The method to actually execute the script looked like this:

public static void ExecuteSqlSript(Database database, string scriptPath)
{
    var conn = database.Connection;
    if (conn.State == ConnectionState.Closed)
        conn.Open();
 
    var fullScript = File.ReadAllText(
        scriptPath);
 
    foreach (var command in Regex.Split(fullScript, @"\bGO\b"))
    {
        var cmd = conn.CreateCommand();
        cmd.CommandText = command;
        try
        {
            cmd.ExecuteNonQuery();
 
        }
        catch (Exception e)
        {
            throw new ApplicationException(e.Message + 
                "\r\n\r\nCommand: " + command, e);
        }
    }
}

This worked great for my first few iterations, until I needed to add a model to the framework to represent some of the data on the aspnet_User table.

Mapping my new User entity to the existing table name was easy. It just required adding the following to my DbContext implementation:

protected override void OnModelCreating(DbModelBuilder modelBuilder)
{
    base.OnModelCreating(modelBuilder);
    modelBuilder.Entity<User>()
        .ToTable("aspnet_Users");
    modelBuilder.Entity<User>()
        .Property(u => u.Name).HasColumnName("UserName");
}

This lead to the aspnet_regsql generated script failing because EF now was creating the aspNet_User table before the script ran.

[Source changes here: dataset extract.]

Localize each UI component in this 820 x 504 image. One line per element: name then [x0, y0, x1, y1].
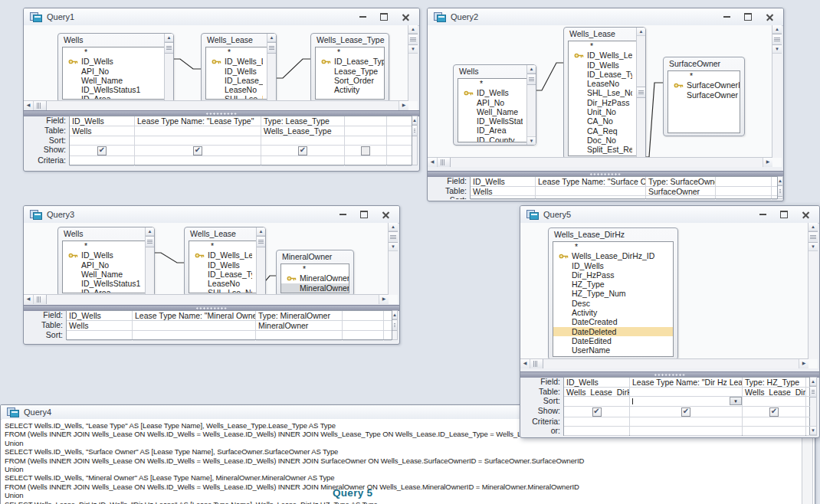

So my next step was to hack the script by adding the following just before the code to create the table:

IF EXISTS (SELECT name
                FROM sysobjects
                WHERE (name = N'aspnet_Users')
                  AND (TYPE = 'U'))
   AND NOT EXISTS(SELECT * FROM sys.COLUMNS 
                  WHERE Name = N'ApplicationId'  
                    AND Object_ID = Object_ID(N'aspnet_Users'))
BEGIN
	--This indicates the presense of a the table 
        --as created by the Entity Framework Code First
	--My EF schema does no use/create the full table 
        --so just drop it so that the script below will do its job.
    DROP TABLE [dbo].aspnet_Users
END
 
IF (NOT EXISTS (SELECT name
                FROM sysobjects
                WHERE (name = N'aspnet_Users')
                  AND (TYPE = 'U')))
BEGIN
  PRINT 'Creating the aspnet_Users table...'
/* Actual CREATE TABLE statement omitted for brevity...

This was a hack, but this was rapid development of the “just get it working” sort. And it worked great, until I added a new model that referenced a user, like so:

public class Record
{
    public int RecordId { get; set; }
 
    public Guid UserId { get; set; }
 
    [Required]
    [ForeignKey("UserId")]
    public virtual User Recorder { get; set; }
 
    [MaxLength(4000)]
    public string Notes { get; set; }
}

This busted my hack because I could no longer just drop the table. There was now a foreign key constraint that had to be deleted first. While I could certainly patch my hack to drop the key too, with more foreign keys on the horizon, it was obvious that this approach was going to quickly become unmanageable.

The problem was that, especially for my automated tests, I wanted to drop and recreate the database regularly. The right solution, therefore was to somehow execute the aspnet_regsql script after EF created the database itself, but before EF built out any tables. If I could do that, EF was smart enough to just use the existing aspnet_User table.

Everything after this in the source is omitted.